Adrian raised one hand, stopping the commander.
"I'll talk to her."
He did not say those words to the camera. He said them to the house. To me. I felt it at once, the way you sense a storm approaching before the first clap of thunder.
"Lana," he called more loudly. "If you can hear me, come out. Don't let strangers make decisions for us."
I closed my eyes. For us. God, he was good at this.
Even now. Even after everything. He wrapped an order in the fabric of our shared history: for us, between us, our family, my wife.
Trap words. Hook words. For three years, I had followed them with a smile because I thought he was calling me home.
Now he was calling me back into the cage.

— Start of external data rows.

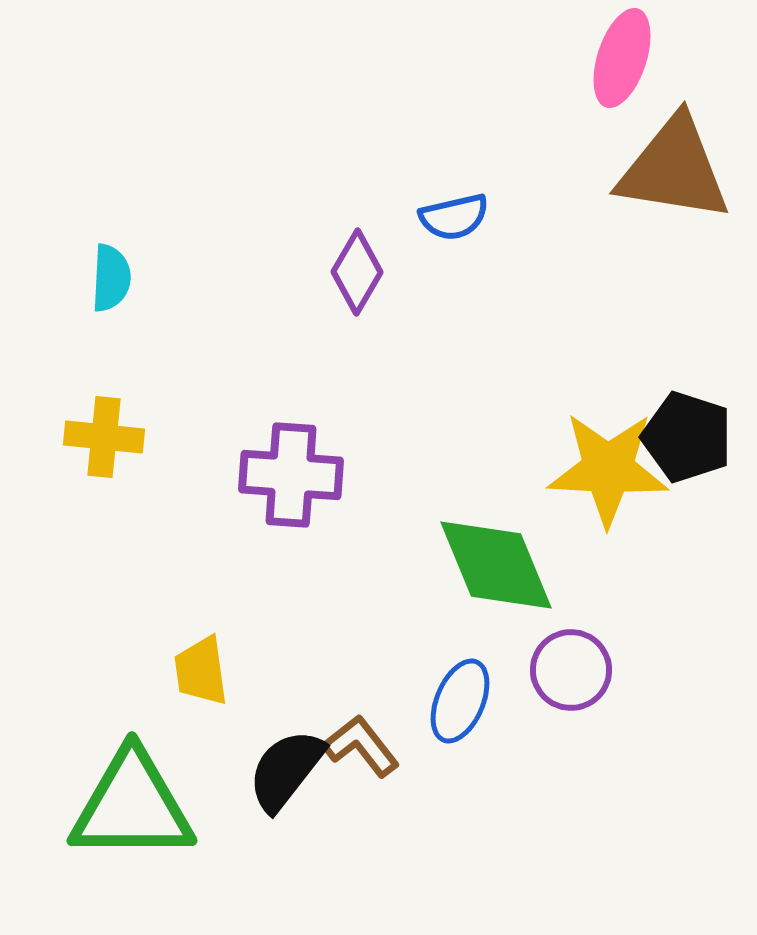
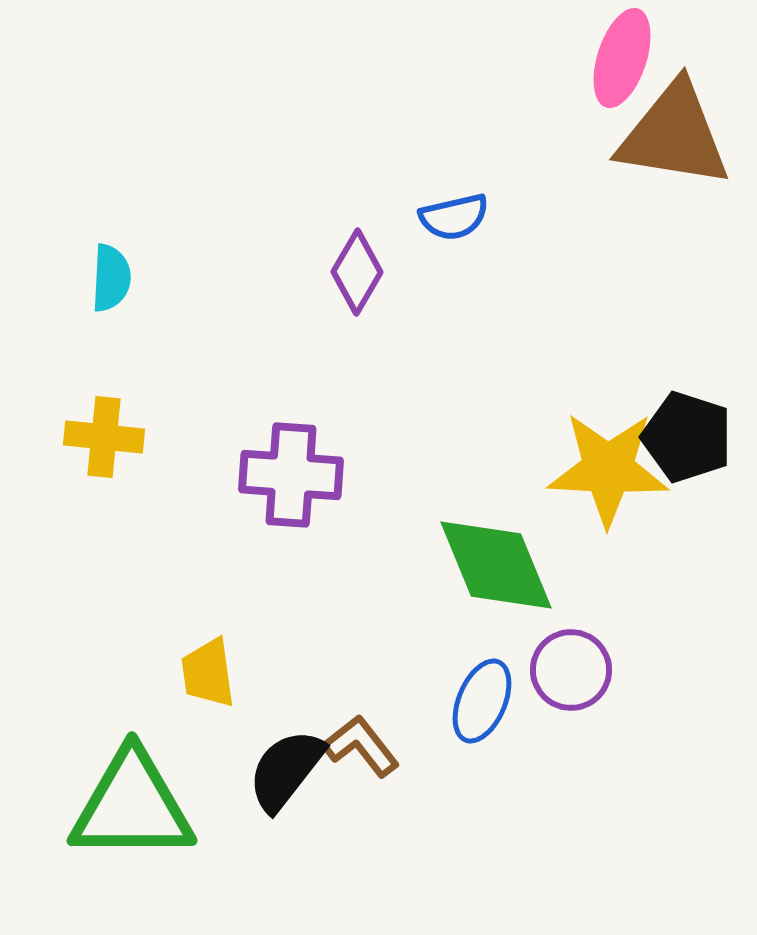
brown triangle: moved 34 px up
yellow trapezoid: moved 7 px right, 2 px down
blue ellipse: moved 22 px right
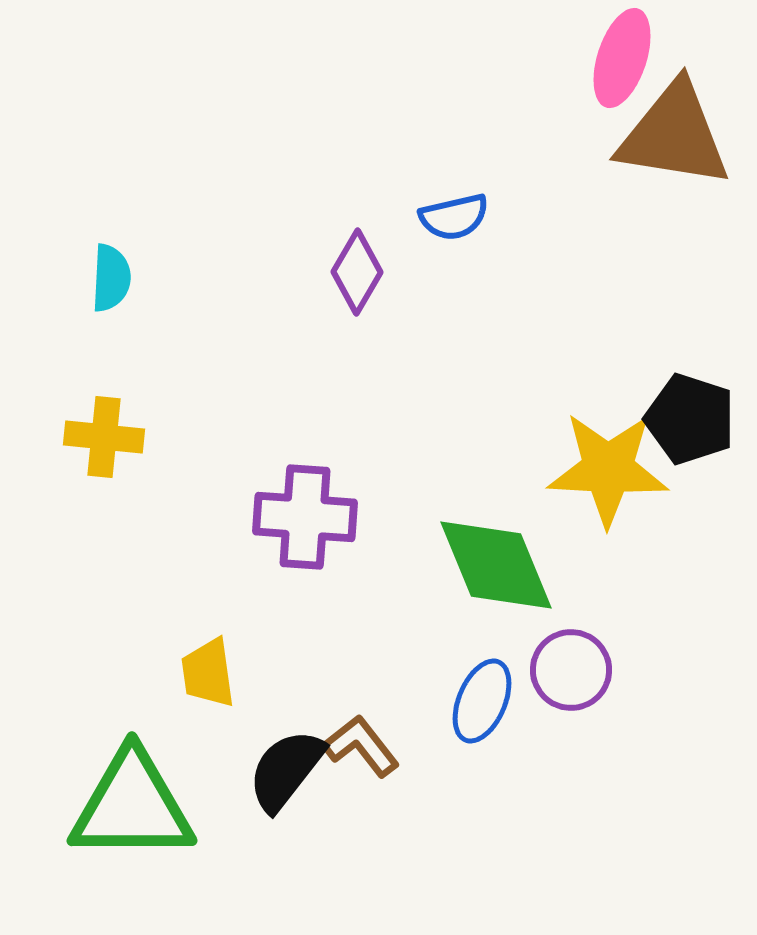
black pentagon: moved 3 px right, 18 px up
purple cross: moved 14 px right, 42 px down
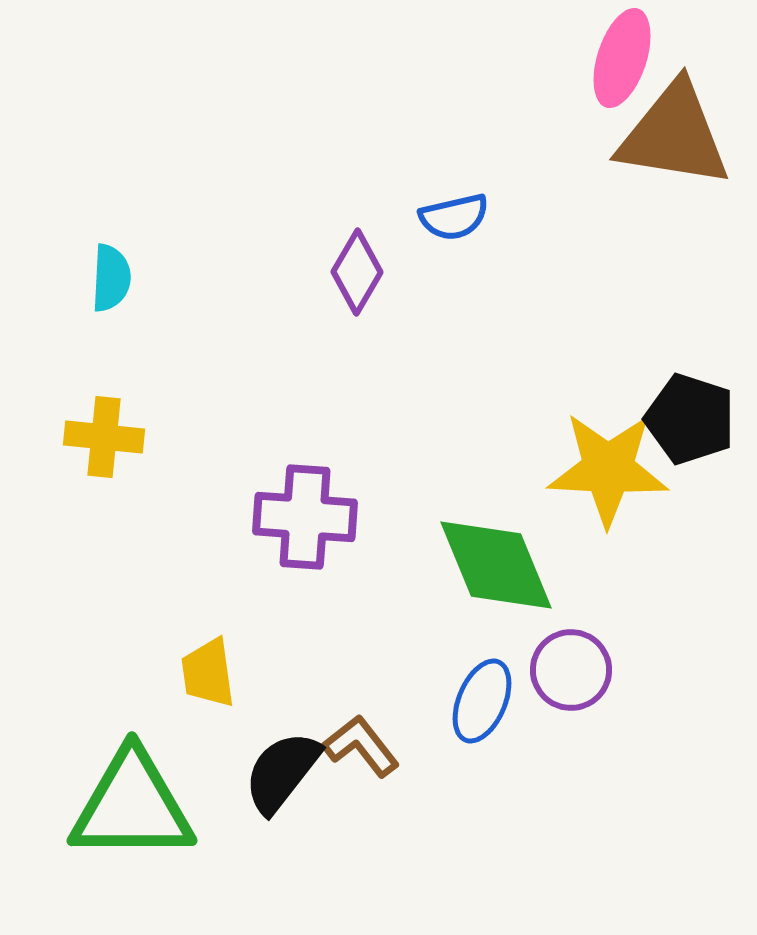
black semicircle: moved 4 px left, 2 px down
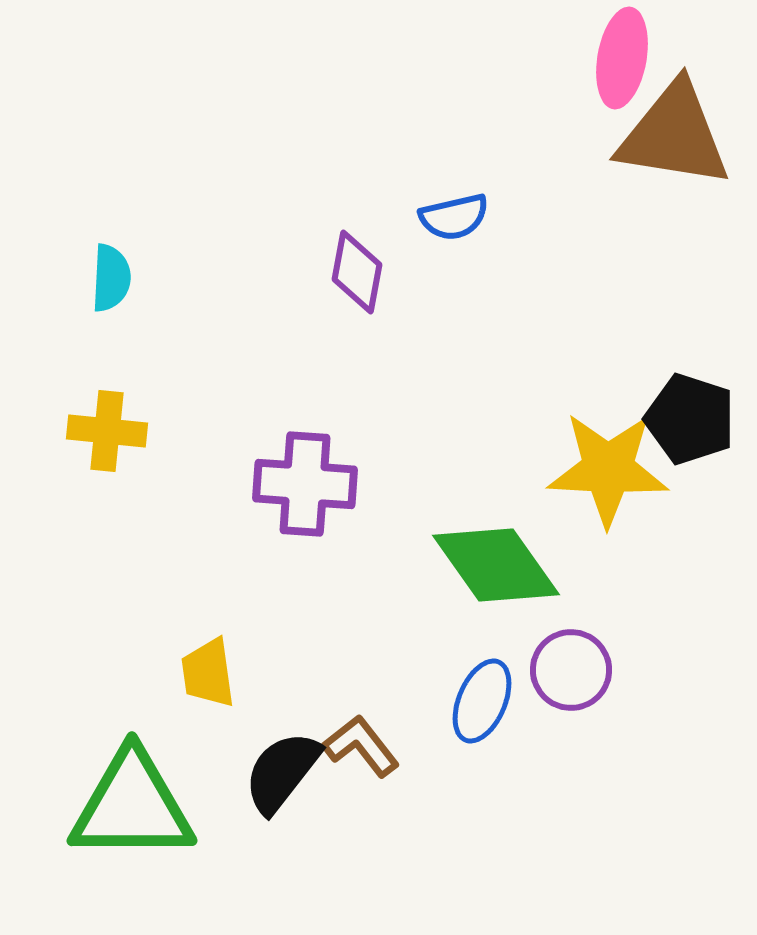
pink ellipse: rotated 8 degrees counterclockwise
purple diamond: rotated 20 degrees counterclockwise
yellow cross: moved 3 px right, 6 px up
purple cross: moved 33 px up
green diamond: rotated 13 degrees counterclockwise
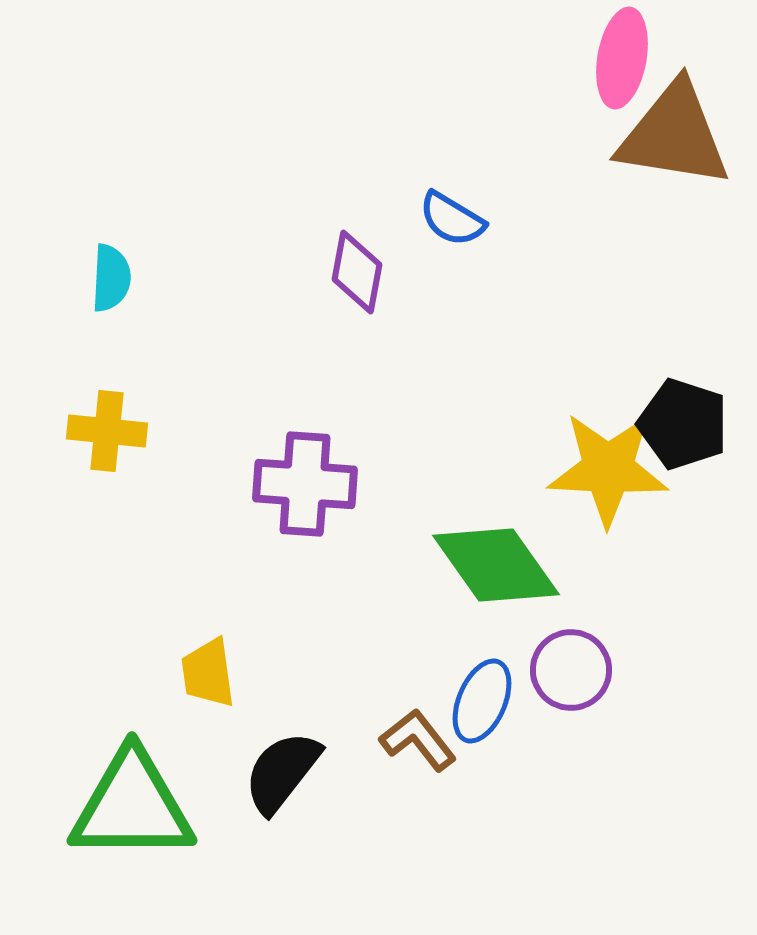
blue semicircle: moved 2 px left, 2 px down; rotated 44 degrees clockwise
black pentagon: moved 7 px left, 5 px down
brown L-shape: moved 57 px right, 6 px up
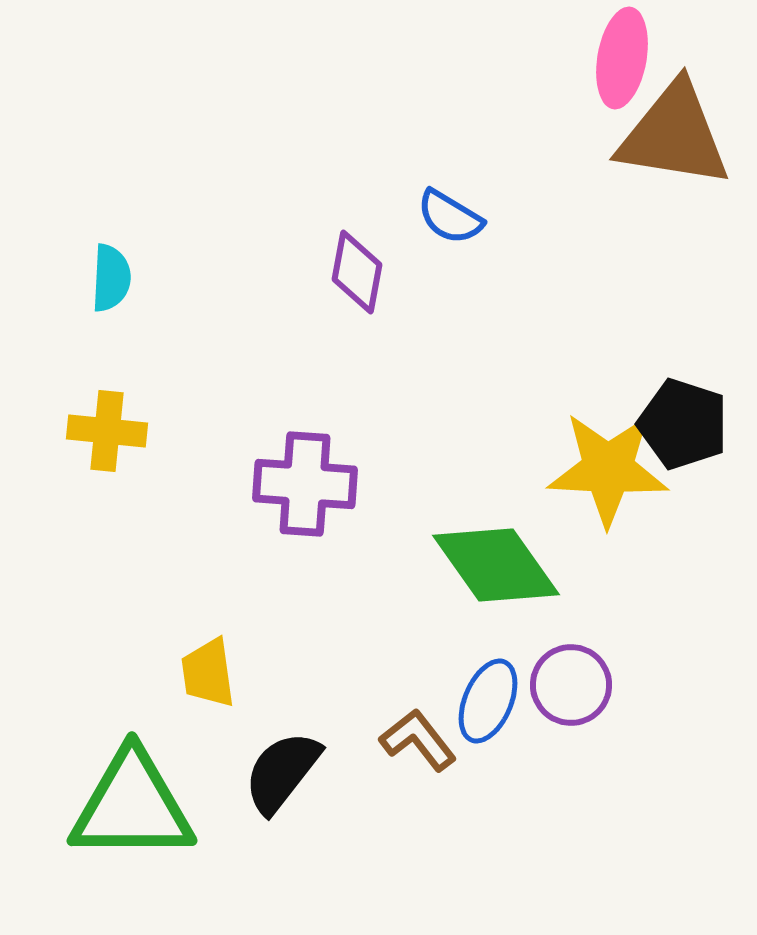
blue semicircle: moved 2 px left, 2 px up
purple circle: moved 15 px down
blue ellipse: moved 6 px right
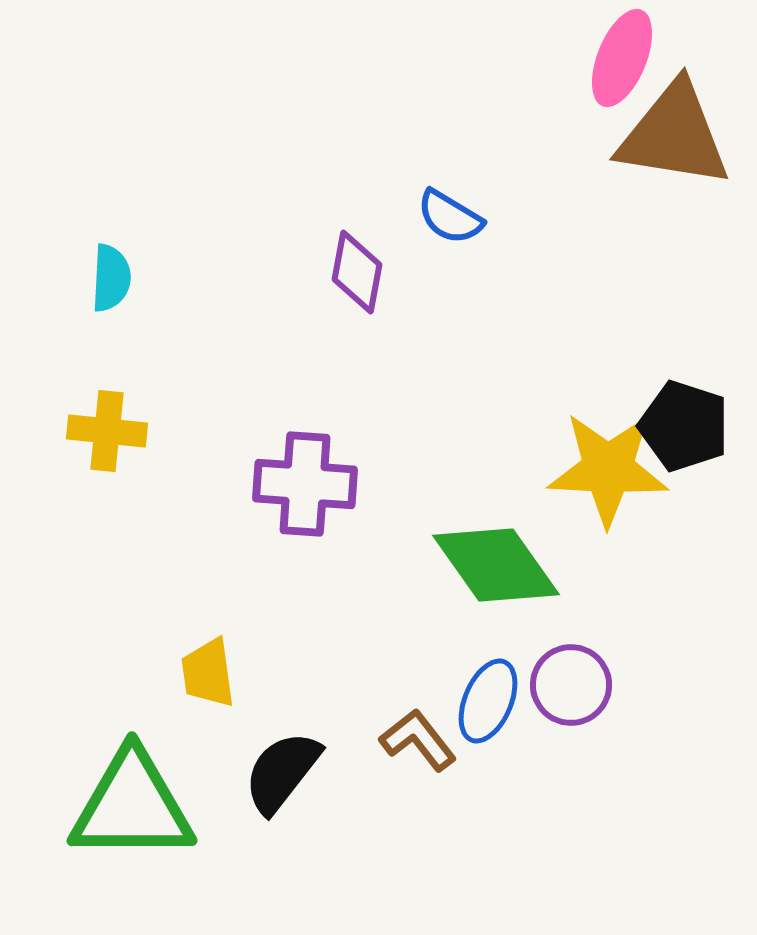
pink ellipse: rotated 12 degrees clockwise
black pentagon: moved 1 px right, 2 px down
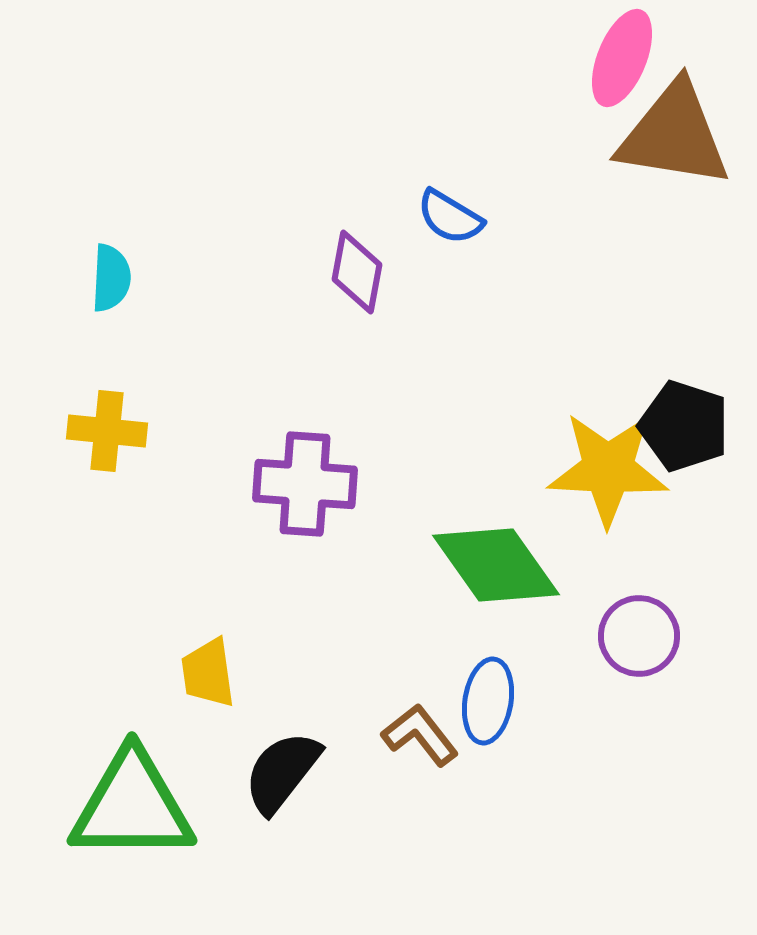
purple circle: moved 68 px right, 49 px up
blue ellipse: rotated 14 degrees counterclockwise
brown L-shape: moved 2 px right, 5 px up
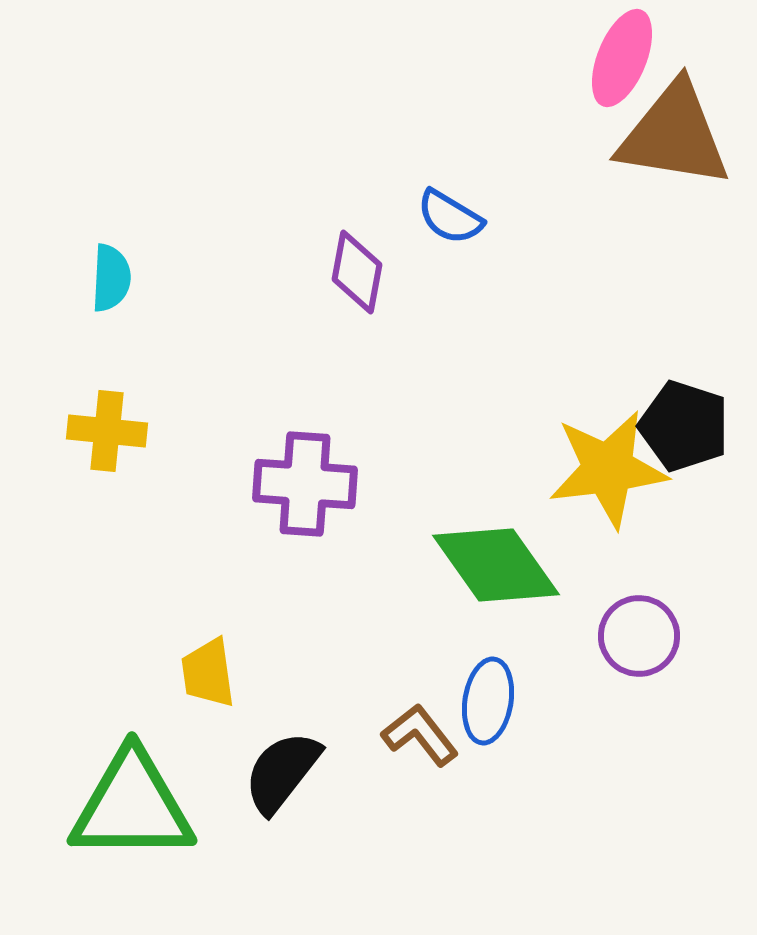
yellow star: rotated 10 degrees counterclockwise
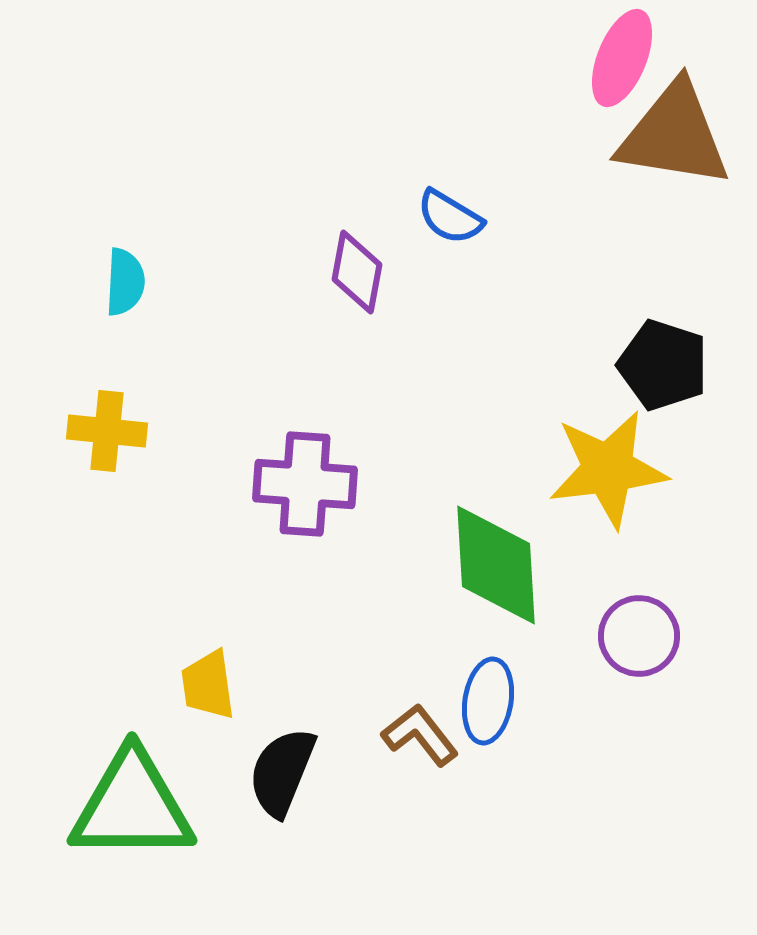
cyan semicircle: moved 14 px right, 4 px down
black pentagon: moved 21 px left, 61 px up
green diamond: rotated 32 degrees clockwise
yellow trapezoid: moved 12 px down
black semicircle: rotated 16 degrees counterclockwise
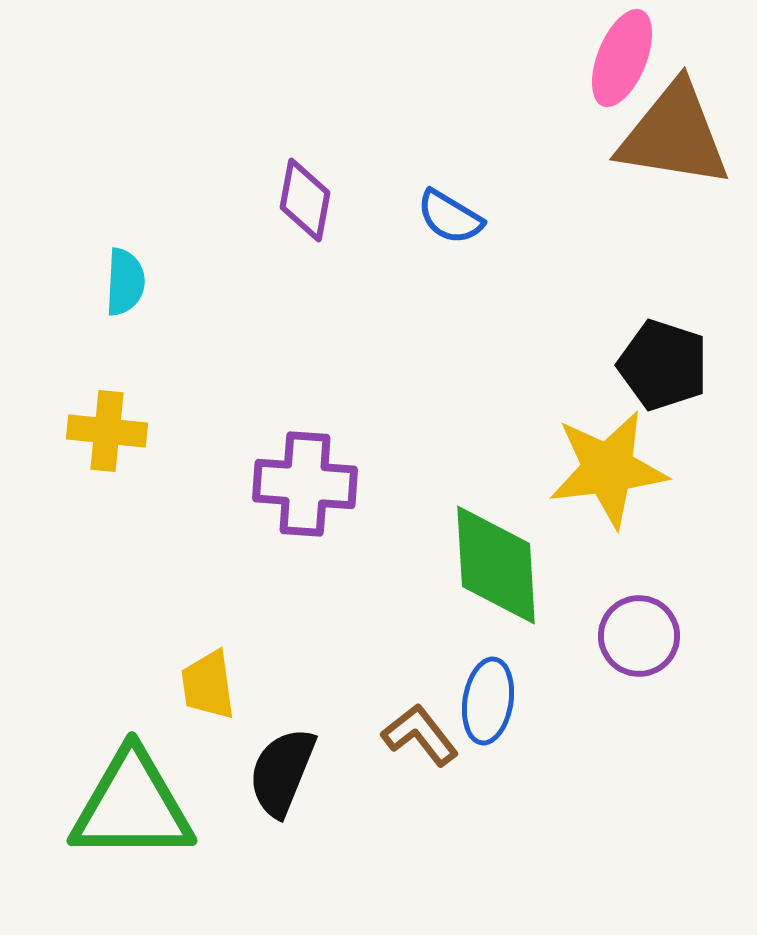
purple diamond: moved 52 px left, 72 px up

The only difference was that this time I could see the bars.
"Don't answer," Graham said without looking at me.
"I wasn't going to."
He turned.
"You were."
I hated that he was right. Hated it almost tenderly, if such a thing was possible.
With Adrian, I had always been predictable, and he used that knowledge to crush me.
With Graham, I was just as easy to read, but he used it to keep me from throwing myself in front of the blow.
Once again, the difference was enormous. And painful.
Adrian continued, his voice lower now, more intimate, the voice he used to use in our bedroom after the lights went out, when I still believed there was a place behind his coldness that belonged only to me.
"I know you're scared. I know you're angry. But you're pregnant. If that's true, you can't stay in another man's house, surrounded by people you don't know. Think about the baby."
There it was.
He said baby, and my whole body contracted as if he had struck me.
Not because the word belonged to him. Because this was the first time he had said it aloud.
Not "This isn't my baby until I know for sure.
" Not "Prove it." A baby. My baby. Ours?
No. I cut the thought off at once. Not ours.
Mine. Because a father is not a man who contributes blood and a last name, then demands proof before granting a child the right to be saved.
A father is the man who chooses the child's life before the paternity test.
"He's learning," I whispered. "Fast."
Graham heard me.
"He's adapting. That's not the same thing."
Outside the gates, Adrian stepped closer to the camera.
"Lana, if Lawson is holding you against your will, give me a sign. Just come to a window. I'll take you home. I'll fix everything."